Traumatized Female Vets Face Uphill Battle

Traumatized Female Vets Face Uphill Battle

Traumatized Female Vets Face Uphill Battle

By SUSAN DONALDSON JAMES
March 2, 2010

The first day Kristine Wise returned from eight months military service in Iraq, she knew something was wrong. Driving from San Diego to Bakersfield to see her brother, the road signs triggered flashbacks.

Kristine Wise (left) of Oceanside, Calif., had trouble getting respect from VA doctors when she returned from Iraq with symptoms of post traumatic stress disorder.
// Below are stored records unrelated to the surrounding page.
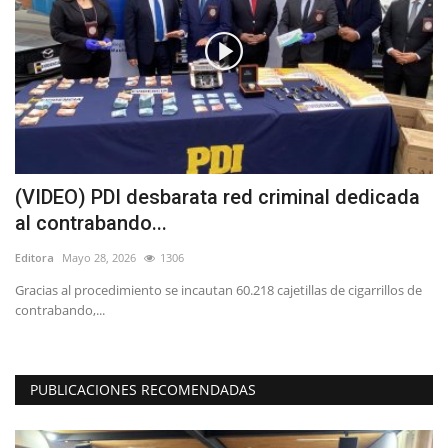
(VIDEO) PDI desbarata red criminal dedicada
L
al contrabando...
p
Editora
Mayo 28, 2026
1306
Ed
Gracias al procedimiento se incautan 60.218 cajetillas de cigarrillos de
"T
contrabando,...
co
PUBLICACIONES RECOMENDADAS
She is shown here in Kuwait in 2003.

(Courtesy Kristine Wise )

"One said 'railroad,' but instead I saw 'roadside' and in my mind a roadside bomb," said Wise, who supplied parts to combat vehicles in the first wave of the war. "I would see 'beware' and my mind would see 'Baghdad.' I couldn't explain it."

The depression and panic attacks began long before her honorable discharge in 2004, but the battle to get the Department of Veterans Affairs (VA) to take her symptoms seriously was just as difficult.

"They had a hard time comprehending I was a combat vet and didn't treat me with the same respect," said Wise, now 40 and rated 10 percent disabled for post traumatic stress disorder.

Wise is one of more than 230,000 women -- about 11 percent of the U.S. military -- who have served in Iraq and Afghanistan.

As of the third quarter in 2009, the VA reported that 11,713 of the women evaluated received a diagnosis of post traumatic stress disorder (PTSD).

Women have experienced the same psychological and emotional trauma as their male counterparts, but the VA has only begun to pay attention to their gender-specific needs, according to to "Combat to Community," a 2009 report conducted the veterans' advocacy group, Swords to Plowshares.